4. Des rôles modèles accessibles : Plus de coachings par des joueuses, plus de contenus pédagogiques féminins, plus de communautés en ligne.
5. Arrêter de genrer le poker : Le poker n'est pas un "sport d'hommes". C'est un jeu de stratégie universel. Les mots comptent.
Conclusion : 48 Heures qui Changent la Donne
Sandrine Phan à Paris. Rosalie Petit à Taipei. Deux femmes, deux victoires, un même message : le poker féminin français est en train de monter en puissance.
Ce n'est pas un phénomène isolé. C'est une tendance de fond. Les joueuses françaises jouent mieux, gagnent plus, voyagent davantage, se professionnalisent.

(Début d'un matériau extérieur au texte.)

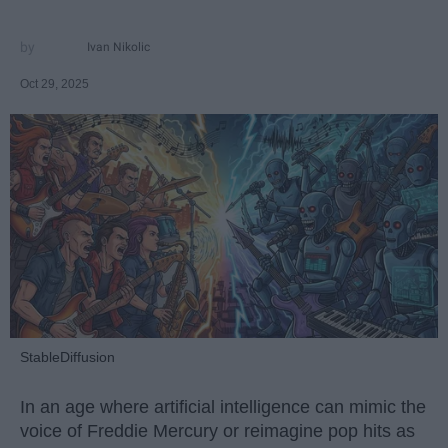
Ivan Nikolic
Oct 29, 2025
StableDiffusion
In an age where artificial intelligence can mimic the
voice of Freddie Mercury or reimagine pop hits as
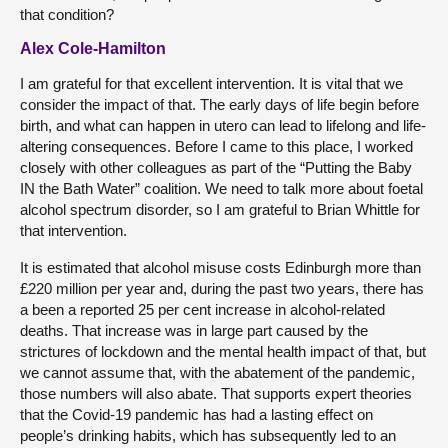
that condition?
Alex Cole-Hamilton
I am grateful for that excellent intervention. It is vital that we
consider the impact of that. The early days of life begin before
birth, and what can happen in utero can lead to lifelong and life-
altering consequences. Before I came to this place, I worked
closely with other colleagues as part of the “Putting the Baby
IN the Bath Water” coalition. We need to talk more about foetal
alcohol spectrum disorder, so I am grateful to Brian Whittle for
that intervention.
It is estimated that alcohol misuse costs Edinburgh more than
£220 million per year and, during the past two years, there has
a been a reported 25 per cent increase in alcohol-related
deaths. That increase was in large part caused by the
strictures of lockdown and the mental health impact of that, but
we cannot assume that, with the abatement of the pandemic,
those numbers will also abate. That supports expert theories
that the Covid-19 pandemic has had a lasting effect on
people’s drinking habits, which has subsequently led to an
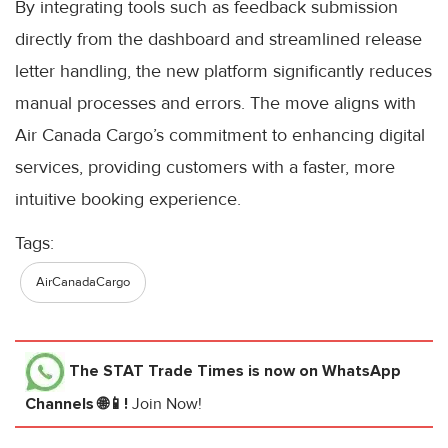
By integrating tools such as feedback submission
directly from the dashboard and streamlined release
letter handling, the new platform significantly reduces
manual processes and errors. The move aligns with
Air Canada Cargo’s commitment to enhancing digital
services, providing customers with a faster, more
intuitive booking experience.
Tags:
AirCanadaCargo
The STAT Trade Times
is now on WhatsApp
Channels 🌐📱!
Join Now!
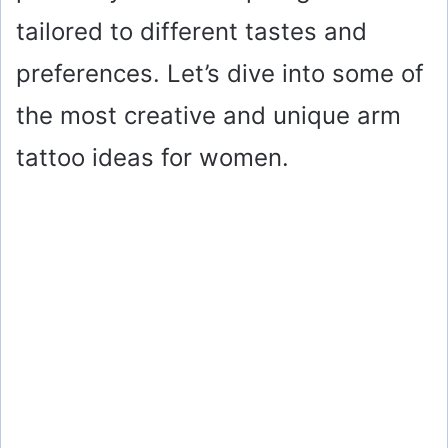
tailored to different tastes and
preferences. Let’s dive into some of
the most creative and unique arm
tattoo ideas for women.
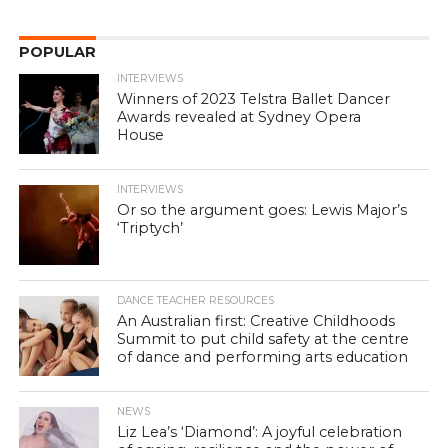
POPULAR
INTERVIEWS
Winners of 2023 Telstra Ballet Dancer
Awards revealed at Sydney Opera
House
INTERVIEWS
Or so the argument goes: Lewis Major’s
‘Triptych’
DANCE TEACHER RESOURCES
An Australian first: Creative Childhoods
Summit to put child safety at the centre
of dance and performing arts education
NEWS
Liz Lea’s ‘Diamond’: A joyful celebration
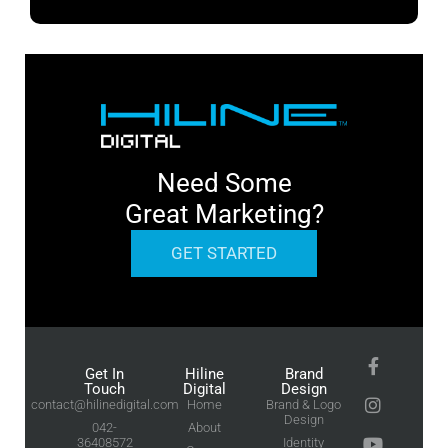
Need Some
Great Marketing?
GET STARTED
Get In
Hiline
Brand
Touch
Digital
Design
contact@hilinedigital.com
Home
Brand & Logo
Design
042-
About
36408572
Identity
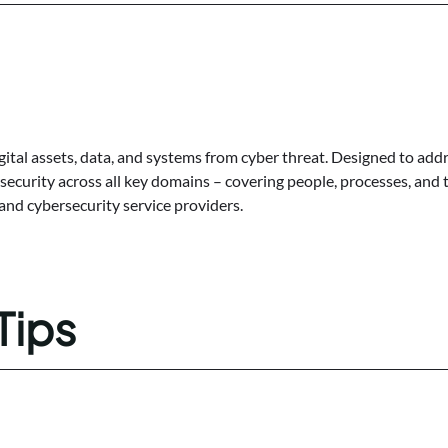
gital assets, data, and systems from cyber threat. Designed to addr
ecurity across all key domains – covering people, processes, and t
 and cybersecurity service providers.
Tips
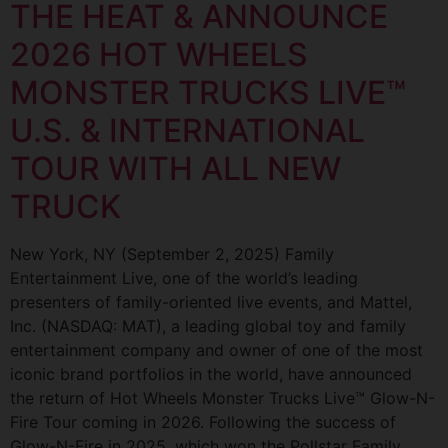
THE HEAT & ANNOUNCE
2026 HOT WHEELS
MONSTER TRUCKS LIVE™
U.S. & INTERNATIONAL
TOUR WITH ALL NEW
TRUCK
New York, NY (September 2, 2025) Family
Entertainment Live, one of the world’s leading
presenters of family-oriented live events, and Mattel,
Inc. (NASDAQ: MAT), a leading global toy and family
entertainment company and owner of one of the most
iconic brand portfolios in the world, have announced
the return of Hot Wheels Monster Trucks Live™ Glow-N-
Fire Tour coming in 2026. Following the success of
Glow-N-Fire in 2025, which won the Pollstar Family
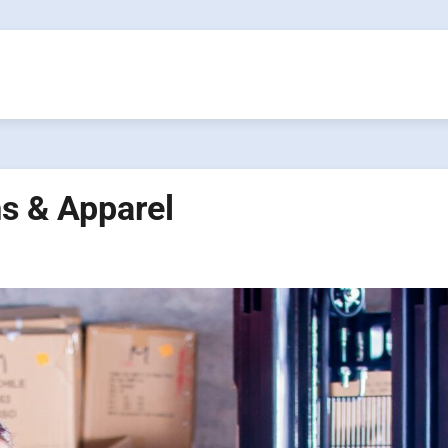
s & Apparel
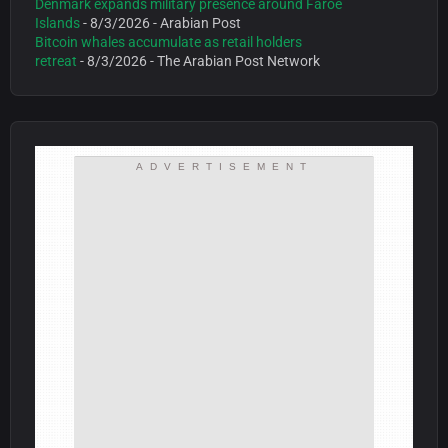
Denmark expands military presence around Faroe
Islands
- 8/3/2026
- Arabian Post
Bitcoin whales accumulate as retail holders
retreat
- 8/3/2026
- The Arabian Post Network
ADVERTISEMENT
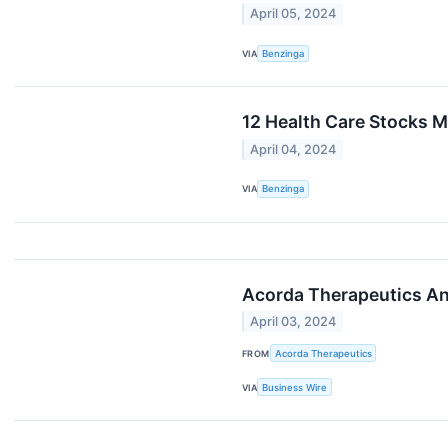
April 05, 2024
VIA
Benzinga
12 Health Care Stocks M
April 04, 2024
VIA
Benzinga
Acorda Therapeutics An
April 03, 2024
FROM
Acorda Therapeutics
VIA
Business Wire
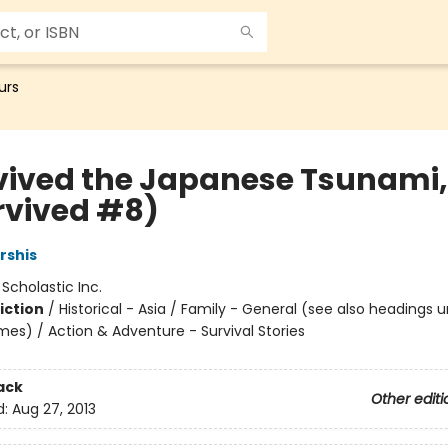
urs
rvived the Japanese Tsunami, 
urvived #8)
rshis
:
Scholastic Inc.
iction
/
Historical - Asia / Family - General (see also headings 
mes) / Action & Adventure - Survival Stories
ack
Other editi
d:
Aug 27, 2013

Le chemin est encore long. Mais le mouvement est lancé. Et chaque victoire comme celles de ce week-end accélère la machine.
Alors oui, le poker reste très majoritairement masculin. Oui, les préjugés existent encore. Oui, l'environnement n'est pas toujours accueillant.
Mais.
Quand une femme s'assoit à une table de poker, elle a exactement les mêmes chances de gagner qu'un homme. Ni plus, ni moins. Les cartes ne font pas de différence. Les jetons non plus. Seul le talent compte.
Et ce week-end, le talent français avait deux prénoms féminins.
Bravo Sandrine. Bravo Rosalie. Vous venez de prouver ce que beaucoup savaient déjà : le poker n'a pas de genre. Juste des gagnants et des perdants.
Et vous deux, vous êtes clairement du bon côté de la barrière.